I am going to ask this very directly. Is it the fear of the jackboots approval of the government that makes others voiceless in this country? Is it the fear that if supply management speaks out against what the government is doing to the Canadian Wheat Board, it will feel the wrath of the government? Where is the farm leadership in terms of support of the Wheat Board? Supply management tells us privately that it supports orderly marketing and opposes what the government is doing, but it fails to speak out.
My question to the backbenchers over there is this. When they have an issue or a law that they are concerned about, who will stand up for them when their time comes and the government, based on ideology, wants to target them rather than somebody else?
The minister in this case is selling out to United States grain interests. What is he doing? What is the minister actually doing for Canadian farmers? Let us again look specifically at the bill. Bill C-18 begins from the premise of denying farmers their legal right to determine their own future. If the government believed it had the support of the majority of farmers, a plebiscite would have been held under section 47.1, as the legislation demands.
Who is the Minister of Agriculture really working for? Bear in mind that United States grain interests have accused the Canadian Wheat Board under United States and international trade laws of trading unfairly on 14 different occasions. The United States has lost every time. I submit that the Minister of Agriculture is serving up the Canadian Wheat Board to those United States interests on a silver platter.
An economist working with the office of the chief economist of the U.S. department of agriculture, with regard to the United States' efforts to challenge the Wheat Board, stated the following:
The U.S. wheat industry has persistently claimed that the CWB is able to undercut commercially offered export prices in select markets or sell higher-quality wheat at discounted prices, but can offer only limited anecdotal evidence to support those claims.
In fact, it has no claims.
The Canadian Wheat Board sells as a single desk seller and prevents the deterioration of the lowest sellers setting the price and through the Canadian Wheat Board, it is the highest seller, maximizing returns in the marketplace back to primary producers. The Canadian Wheat Board has shown that time and time again, but the minister is selling out to United States interests and farmers will be the losers.
In a May 26, 2011 statement supporting the elimination of the CWB, the United States wheat associates acknowledged the elimination of the Canadian Wheat Board could, “initially mean more Canadian wheat moving to parts of the United States...However, the huge price incentive that currently drives that desire would dissipate very quickly”. The president of the United States wheat associates had this to say on an earlier occasion on the elimination of the Canadian Wheat Board, “There could be opportunities created for U.S. farmers to access markets in Canada and we can access the transportation systems as well”.
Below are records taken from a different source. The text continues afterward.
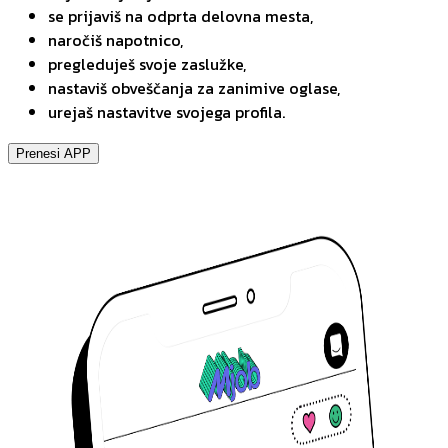
se prijaviš na odprta delovna mesta,
naročiš napotnico,
pregleduješ svoje zaslužke,
nastaviš obveščanja za zanimive oglase,
urejaš nastavitve svojega profila.
Prenesi APP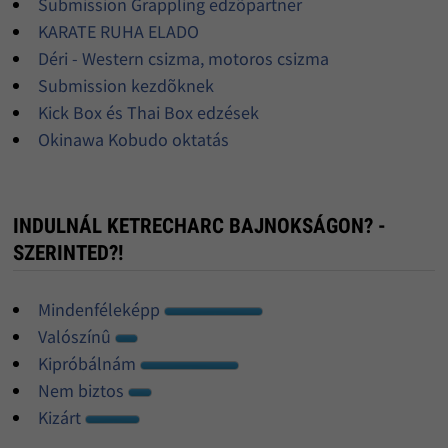
Submission Grappling edzõpartner
KARATE RUHA ELADO
Déri - Western csizma, motoros csizma
Submission kezdõknek
Kick Box és Thai Box edzések
Okinawa Kobudo oktatás
INDULNÁL KETRECHARC BAJNOKSÁGON? -
SZERINTED?!
Mindenféleképp
Valószínû
Kipróbálnám
Nem biztos
Kizárt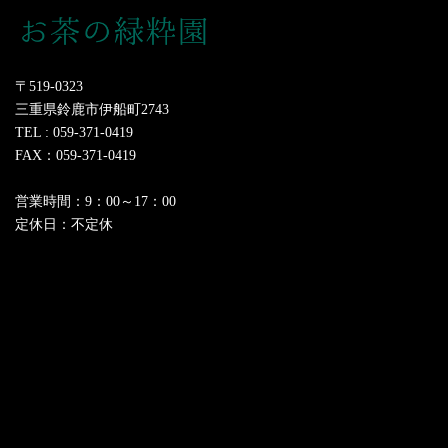
〒519-0323
三重県鈴鹿市伊船町2743
TEL : 059-371-0419
FAX：059-371-0419
営業時間：9：00～17：00
定休日：不定休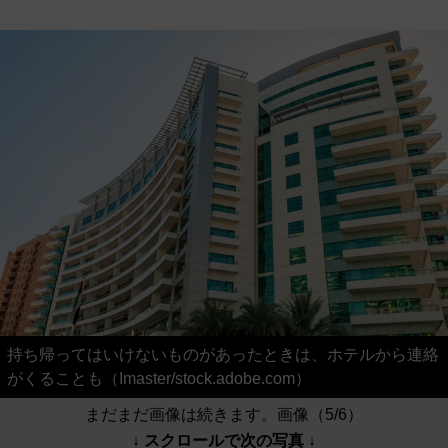
持ち帰ってはいけないものがあったときは、ホテルから連絡
がくることも（Imaster/stock.adobe.com）
まだまだ画像は続きます。画像（5/6）
↓ スクロールで次の写真 ↓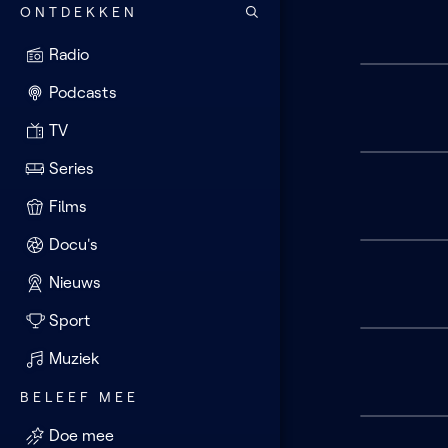
ONTDEKKEN
Radio
Podcasts
TV
Series
Films
Docu's
Nieuws
Sport
Muziek
BELEEF MEE
Doe mee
Further, a study prepared for United States Senator Kent Conrad stated, “If the CWB's single desk authority is eliminated...the United States may become more competitive in offshore markets.
That same report also found that by eliminating the Canadian Wheat Board:
The U.S. and Canadian markets would become more integrated without the CWB. It would be possible for multinational grain companies to buy wheat in Canada and export it from U.S. ports.
The bottom line is, clearly, this is a bill that would give advantages to American producers, takes advantages away from Canadian producers, gives advantages to the multinational grain trade, and Canadian farmers would be the losers. The government is doing that, imposing that on Canadian farmers without allowing farmers their right to vote under the law.